VPPC 09 Keynote Speech

Engineering Education for the Near Future

Frank Barnes, Ph.D

Distinguished Professor
Department of Electrical and Computer Engineering
University of Colorado at Boulder
Boulder, Colorado 80309-0425
Phone: (303) 492-8225
FAX: (303) 492-2758
E-mail: barnes(at)colorado(dot)edu

ABSTRACT: Graduating engineering students are facing global competition on a new scale. Modern communications makes it possible to hire engineer for many jobs who are located anywhere in the world. Thus our graduates must expect to face competition from bright and highly trained engineers who live in Europe, Russia, India, China, Japan and many other places. Many of these engineers will work for much less, (1/3 or 1/10?) than our graduates will need to work and live in the US. With this in mind what should we be doing to educate our students?

Leadership skills whether they are technical, managerial, or entrepreneurial are one way for our students to be worth more than their competition.

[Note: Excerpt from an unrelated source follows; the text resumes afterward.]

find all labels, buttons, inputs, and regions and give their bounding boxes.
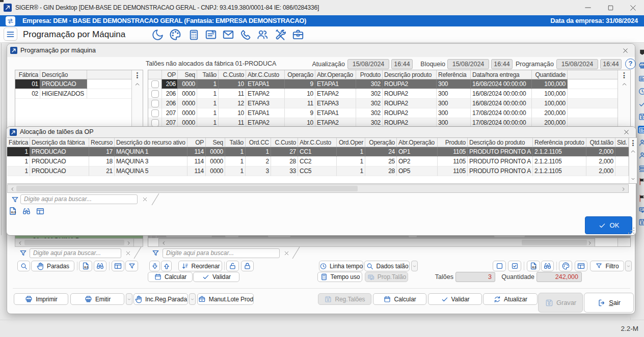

In this talk I will suggest some approaches to making leadership a larger part of you undergraduate engineering education program by including working on international design teams, deepening there technical understanding by requiring some teaching for graduation and broadening their understanding of world wide markets .

Bio: Dr. Frank Barnes is a distinguished professor of electrical and computer engineering at the University of Colorado at Boulder. He is recipient of the National Academy of Engineering’s top educational honor the Bernard M. Gordon Prize for his “pioneering an Interdisciplinary Telecommunications Program that produces leaders who bridge engineering, social science, and public policy.”

Frank Barnes is a fellow of IEEE. He has served as interim dean, distinguished professor, chair of the electrical and computer engineering department for 17 years, and a founder of electrical engineering departments at other CU campuses. He has been a CU faculty member since 1959 and was named a distinguished professor by the University of Colorado Board of Regents in 1997. He was elected to the National Academy of Engineering in 2001. He has recently been working on energy storage and the effects of electric and magnetic fields on biology.